How do we know taxpayer dollars really create jobs? How do we decide where to send limited state dollars to grow jobs? How can we recoup tax dollars when a company doesn’t do what it promises? Or takes the money and runs to Mexico? A few years ago my colleagues and I grappled with these questions.
We came together in a bipartisan work group following the release of an audit by the Legislative Audit Bureau that pointed to the need to tighten up rules for grants and loans to companies. Given to businesses in the name of “jobs”, these grants and loans often had the look of gifts made to friends.
State record keeping was so lax, the audit showed, the state did not know if those awarded planning grants actually launched their businesses; whether the businesses created expected jobs; or whether the new business development zone actually helped create new businesses.
One of every five grants for distressed areas was given to an area that was not distressed; twenty percent of all grants and loans went to only ten companies and help for small businesses went to companies that were not small. While small business is the engine that drives our economy and accounts for nearly two thirds of all jobs created, less than $3 of every $10 went to help small businesses.
My colleagues and I spent a year fixing these problems and setting up ways to shine light on programs using state dollars to create jobs. Following systems in other states we set rules requiring goals, benchmarks and evaluation to make sure the business did what was promised and the people’s dollars were wisely invested.

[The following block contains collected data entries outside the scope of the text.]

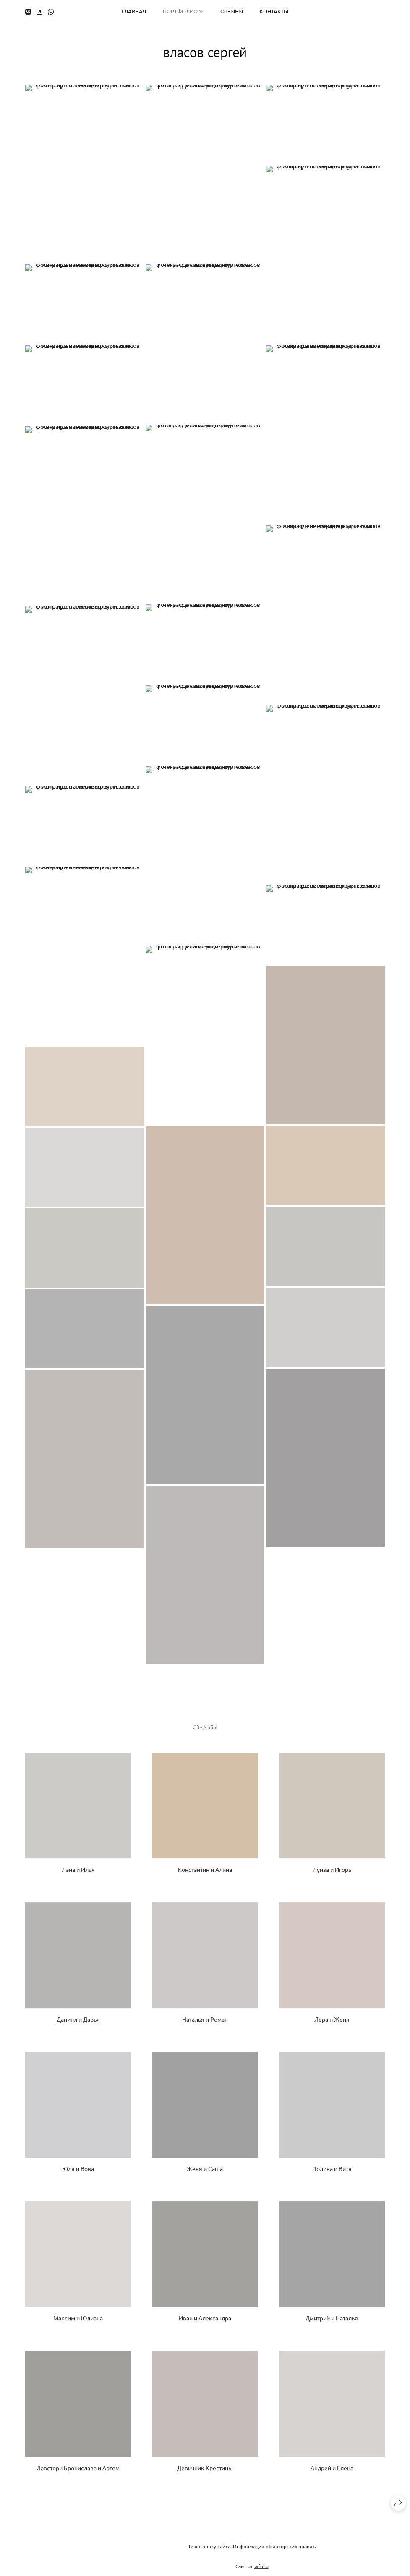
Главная (134, 11)
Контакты (274, 11)
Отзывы (231, 11)
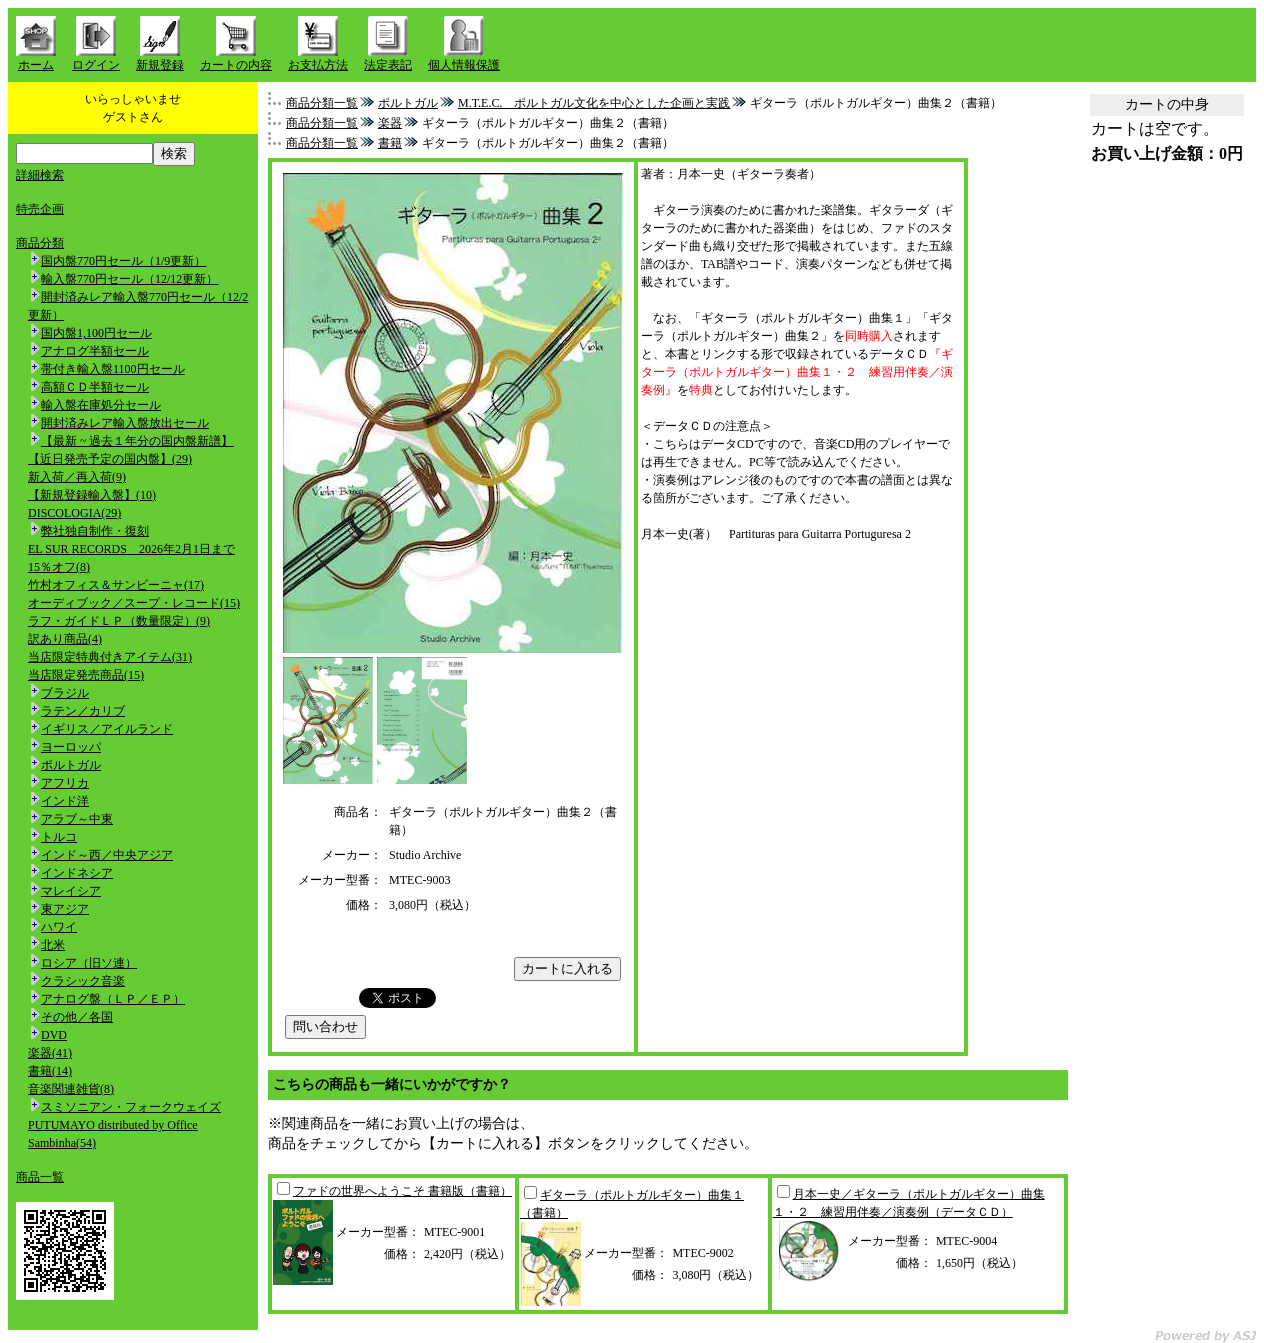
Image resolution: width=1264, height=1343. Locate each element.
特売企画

All this work is about to be thrown out the window. And to be replaced by a dark pantry with a sign on the door reading Just Trust Us .
Moving at break neck speed through the Legislature is a bill to abolish the state commerce department and create a private corporation. The bill gives this private corporation unlimited state bonding (or borrowing) privileges and makes it exempt from many state laws including employment law.
All of the changes made in response to the audit of three years ago would be eliminated; placing the cookie jar back in the dark pantry .
As Representative Peter Barca, my former co-chair of the Audit Committee and current Assembly Minority Leader testified recently, “This is the taxpayers turning over an $82 million blank check to the leaders of the new authority with no oversight.”
The idea of privatizing economic development programs is not new. Other states have been heralded as models by our Governor; the experience of many of these states should also provide pause to lawmakers and taxpayers.
The Governor has modeled the legislation after Indiana, a state troubled with scandal and the over-reporting of jobs created. Investigations showed a padlocked factory where 1400 jobs were supposed to be created; estimates are only 40% of promised jobs were created . Michigan, also a state with a privatized job creation corporation, awarded questionable contracts and saw one third fewer jobs actually created than promised.
Fewer jobs created than promised was one of the problems that led to the new accountability measures we created three years ago. With Wisconsin’s recent negative experience of passing out cookies in the dark, it would be outrageous if we slip back to handing out public money with no public oversight.
Most people would agree dollars are best invested in projects based on merit and expected return on investment. Most jobs are created by local entrepreneurs and existing Wisconsin-based businesses. Growing our own can help assure a long-term commitment to our state; making an investment now helps return dividends our children can reap.
But all of us lose when cookies are passed out in the dark.
The non-partisan Legislative Fiscal Bureau analysis states, “uniform economic development activities, goals, accountability measures and reporting requirements... would not apply” to the new Wisconsin Economic Development Corporation. Memo from Lang, Bob to Rep. Tamara Grigsby, January 12, 2011, p. 5.